[Record extracts — start]
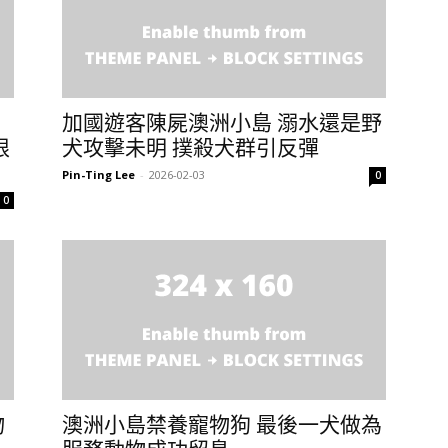
加國遊客陳屍澳洲小島 溺水還是野
限
犬攻擊未明 撲殺犬群引反彈
Pin-Ting Lee
-
2026-02-03
0
0
物
澳洲小島禁養寵物狗 最後一犬做為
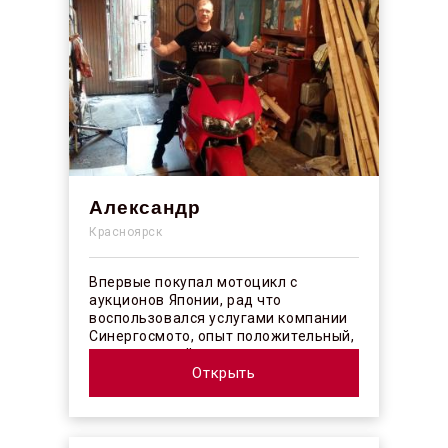
Александр
Красноярск
Впервые покупал мотоцикл с
аукционов Японии, рад что
воспользовался услугами компании
Синергосмото, опыт положительный,
коллектив действительно
профессионалы своего ...
Открыть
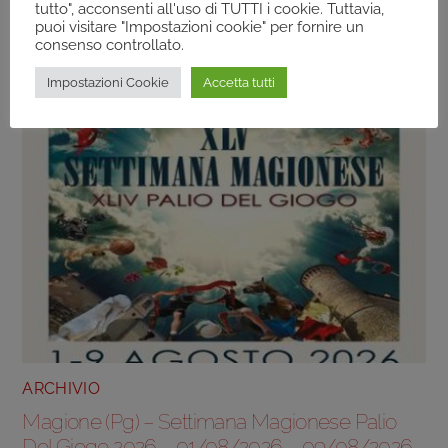
tutto", acconsenti all'uso di TUTTI i cookie. Tuttavia,
puoi visitare "Impostazioni cookie" per fornire un
consenso controllato.
Impostazioni Cookie
Accetta tutti
ARCHIVIO
Magione (Pg) – Settimana Magionese Palio
Del Giogo 2026 – 01/08/2026 – 09/08/2026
[Record extracts — finish]
[What you are asked to do] Every line of the material must be reproduced verbatim; the pictures are to be omitted.

[Answer]
加國遊客陳屍澳洲小島 溺水還是野
限
犬攻擊未明 撲殺犬群引反彈
Pin-Ting Lee
-
2026-02-03
0
0
物
澳洲小島禁養寵物狗 最後一犬做為
Александр
Красноярск
Впервые покупал мотоцикл с
аукционов Японии, рад что
воспользовался услугами компании
Синергосмото, опыт положительный,
коллектив действительно
профессионалы своего ...
Открыть
tutto", acconsenti all'uso di TUTTI i cookie. Tuttavia,
puoi visitare "Impostazioni cookie" per fornire un
consenso controllato.
Impostazioni Cookie
Accetta tutti
ARCHIVIO
Magione (Pg) – Settimana Magionese Palio
Del Giogo 2026 – 01/08/2026 – 09/08/2026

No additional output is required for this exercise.